December 24, 2019 Minister’s Message

Dear Friends,

The daylight is once more returning. The waiting is almost over. The New Year is nearly upon us. Everything is happening again. Everything is new again. Our seasonal and holiday milestones enable us to pause and reflect on how life has changed, how the world has changed, how we have each in large and small ways changed. As we circle ‘round again to the familiar, we notice as well that change is the only constant. Whether we celebrate or lament, this is certainly true.

Our climate is changing—warming and drying and burning and melting and flooding. These processes are accelerated, and many of our siblings already suffer the effects of livelihoods and homelands destroyed. Even the United States military is preparing for the crisis to change its operations.

Our societies are changing—pressured and fractious and unjust and tested. Cultural and political claims to land and resources are contested and taxed. Humans and animals, even plants, are migrating, and rising segregation and violence are too often the response to changes in the planetary systems. And the United States responds with its physical and cultural barriers to those forced to migrate.

Our politics are changing—divided and partisan and merciless and toxic. We are living in a heightened binary of “Us against Them,” “You against Me,” the “righteous” and the “damned.” We are being called to disparage each other, to mock each other, to reject each other. “Our United States” is more separated than it has been in a hundred years, and many fear or invite violence as a solution to the splitting.
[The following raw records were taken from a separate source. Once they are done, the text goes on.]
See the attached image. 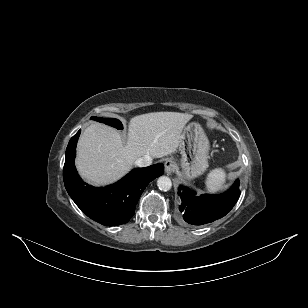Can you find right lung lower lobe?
I'll use <instances>...</instances> for the list:
<instances>
[{
    "label": "right lung lower lobe",
    "mask_w": 308,
    "mask_h": 308,
    "mask_svg": "<svg viewBox=\"0 0 308 308\" xmlns=\"http://www.w3.org/2000/svg\"><path fill=\"white\" fill-rule=\"evenodd\" d=\"M79 135L80 130L71 138L66 149L63 179L68 194L83 213L102 225L127 223L134 215L135 206L146 184L163 174L164 165L134 169L113 185L92 187L80 179L74 165Z\"/></svg>",
    "instance_id": "98d812e1"
}]
</instances>
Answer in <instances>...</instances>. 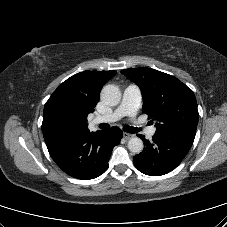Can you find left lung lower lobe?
Here are the masks:
<instances>
[{"instance_id": "obj_1", "label": "left lung lower lobe", "mask_w": 227, "mask_h": 227, "mask_svg": "<svg viewBox=\"0 0 227 227\" xmlns=\"http://www.w3.org/2000/svg\"><path fill=\"white\" fill-rule=\"evenodd\" d=\"M144 141L143 151L133 157V163L142 173L160 176L175 169L190 150L194 139L180 134L156 131L152 141Z\"/></svg>"}]
</instances>
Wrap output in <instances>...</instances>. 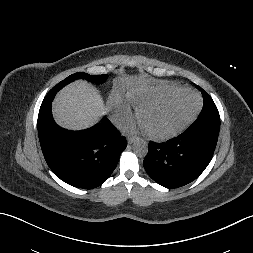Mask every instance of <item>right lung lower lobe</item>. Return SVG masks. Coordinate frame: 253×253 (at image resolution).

But let our values not change, and let the only change be our increased commitment to live those values fully in a changed and changing planetary, social, and political landscape. May those of us who need to acknowledge and then leverage our privilege do so. May those of us who need the courage to live as their authentic selves do so. May we all love abundantly—our family and friends, as well as our neighbors new and longstanding. May we act on our convictions—in the public square, through engagement with public officials, at the ballot box, while assisting others to exercise their rights as citizens. May we practice mercy for the most vulnerable among us—those imprisoned; those unhoused; those suffering from insecurity in health, housing, food, or companionship; those feeling loss, feeling unworthy, feeling unloved. May we hold justice-making as our highest value—questioning oppressive systems and authorities, tending to the needs of the defenseless, listening to the voices who experience injustice intimately. May we live and love and work in the spirit of Beloved Community—when all barriers are brought down, when all differences of gender and sexuality and history and experience are held reverently, when conflict is merely a means to fuller understanding, acceptance, and love.

I will see you again in 2020, my friends. Until then, remember, always, that you are loved, you are worthy, you are welcome, and you are needed. May you feel it so. And Amen.